New Panda friendly veneer finish for executive furniture

Environmentally friendly Bamboo veneers launched by one of our most popular manufacturers of receptions, boardroom tables, and executive desks make a lot of sense.

We have recently introduced two Bamboo veneer finishes to provide an environmentally attractive alternative to timber veneer. Bamboo is not a tree but a species of fast-growing grass: you can harvest up to a third of the bamboo stems in a plantation without affecting the size of the forest, and regular harvesting actually stimulates growth. Bamboo also generates up to 35% more oxygen than an equivalent stand of trees, and is the fastest-growing canopy for the regreening of degraded areas.

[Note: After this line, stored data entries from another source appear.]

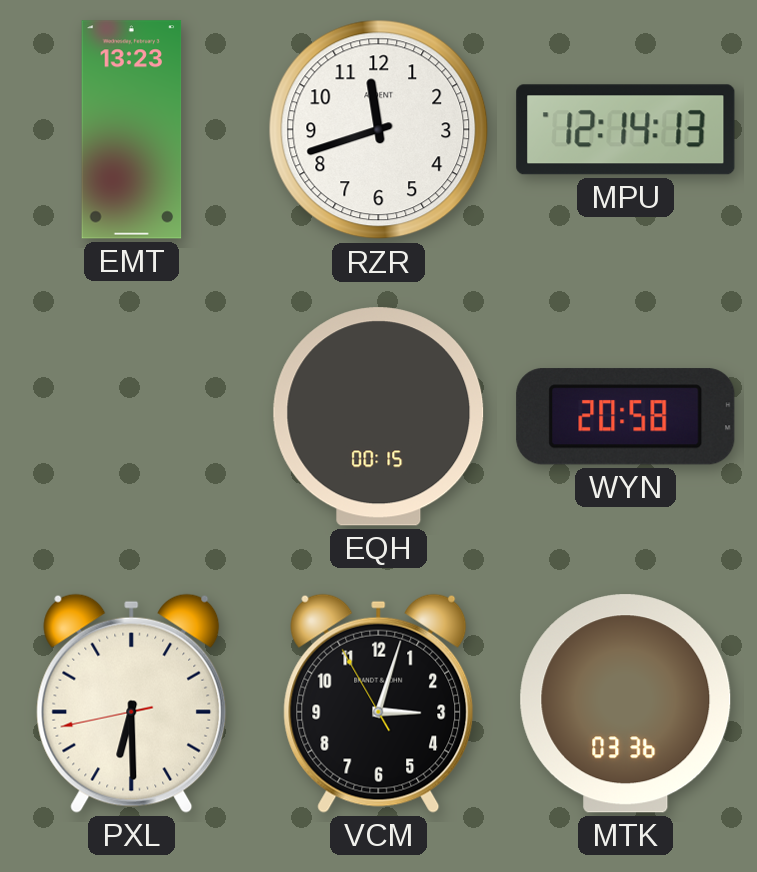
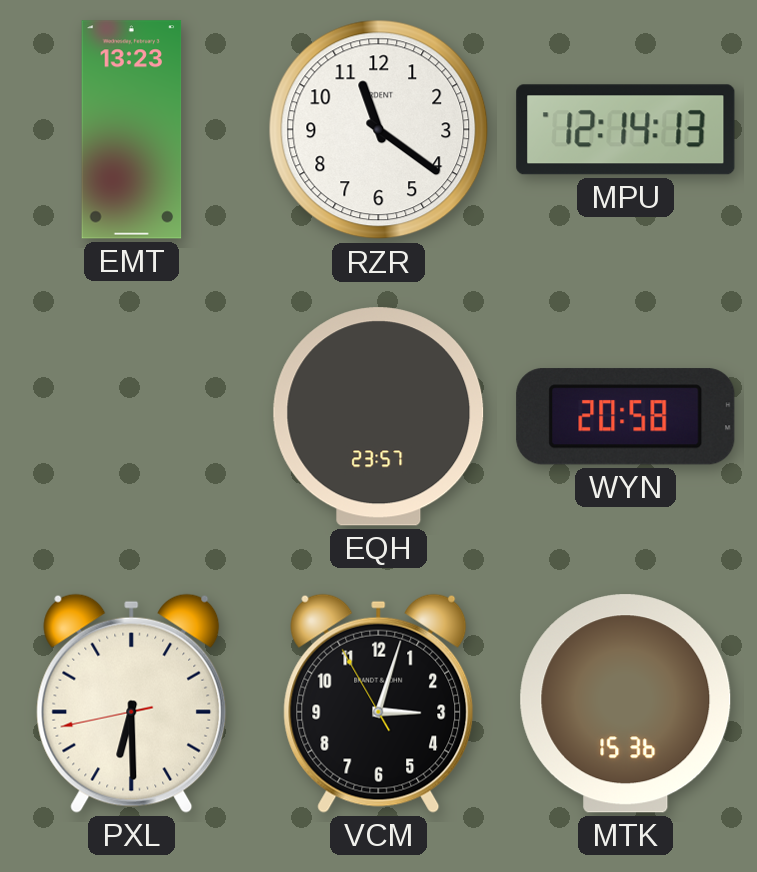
RZR: 11:42 -> 11:21
EQH: 00:15 -> 23:57
MTK: 03:36 -> 15:36
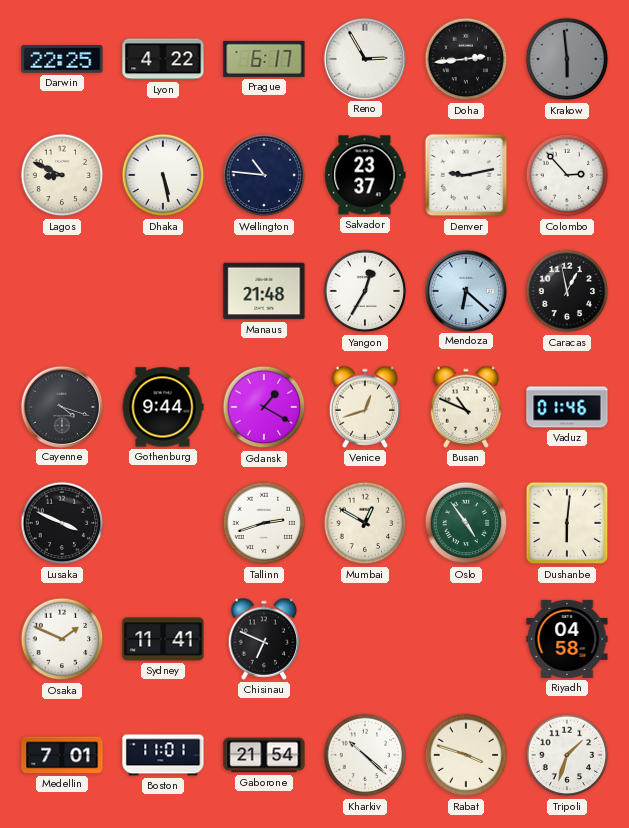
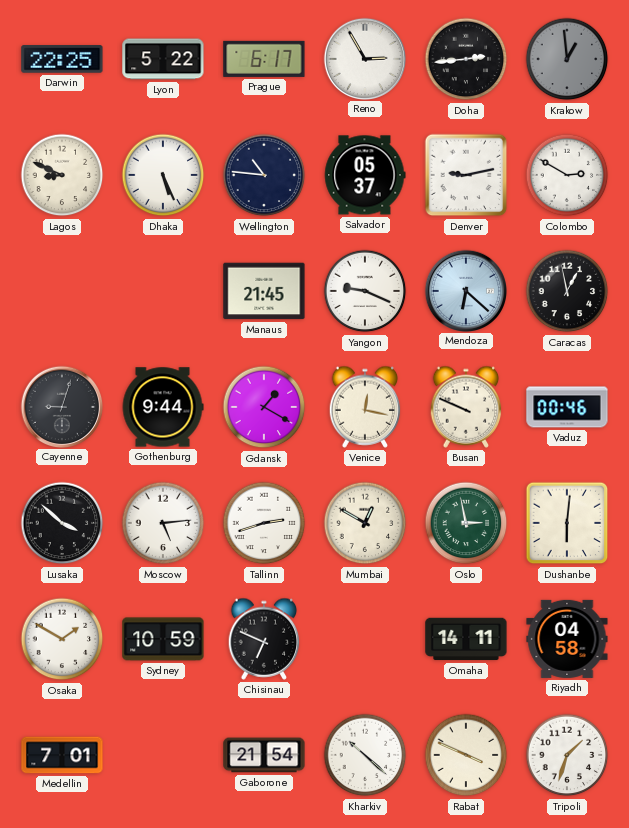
Lyon: 4:22 -> 5:22
Krakow: 5:59 -> 12:59
Dhaka: 5:28 -> 5:26
Salvador: 23:37 -> 05:37
Colombo: 2:53 -> 2:50
Manaus: 21:48 -> 21:45
Yangon: 12:35 -> 9:19
Cayenne: 4:18 -> 9:03
Venice: 12:42 -> 12:17
Busan: 10:49 -> 9:49
Vaduz: 01:46 -> 00:46
Lusaka: 3:49 -> 3:52
Moscow: none -> 5:14
Oslo: 4:54 -> 2:58
Osaka: 1:49 -> 1:50
Sydney: 11:41 -> 10:59
Omaha: none -> 14:11
Boston: 11:01 -> none
Rabat: 3:48 -> 3:49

These factors, allied to its delicate and distinctive appearance, make bamboo an environmentally, and visually attractive choice. Its great durability ensures it is also very practical.

We are offering bamboo as a finish option on all our Sven veneered office furniture, in two shades: Natural and Caramel. The caramel colour is achieved by pressure steaming - no chemicals or colouring are used.

The bamboo used to create our veneers is Moso bamboo, commonly called giant bamboo (or more precisely, ‘Phyllostachys Pubescens'). This grows naturally in vast primeval forests and also in managed plantations. Bamboo is the fastest growing plant on earth. The Moso bamboo species needs 5 years to grow to adult height and to be hard enough to be processed. Within a few months new shoots will have already grown to a height of 12 to 15 metres. Giant bamboo can grow at 30-50cm per day during the growing season, and reach a final height of up to 30 metres, with a stem diameter of up to 35cm or more. A sixty foot tree cut for timber takes 60 years to replace. A sixty foot bamboo cut for market takes 59 days to replace.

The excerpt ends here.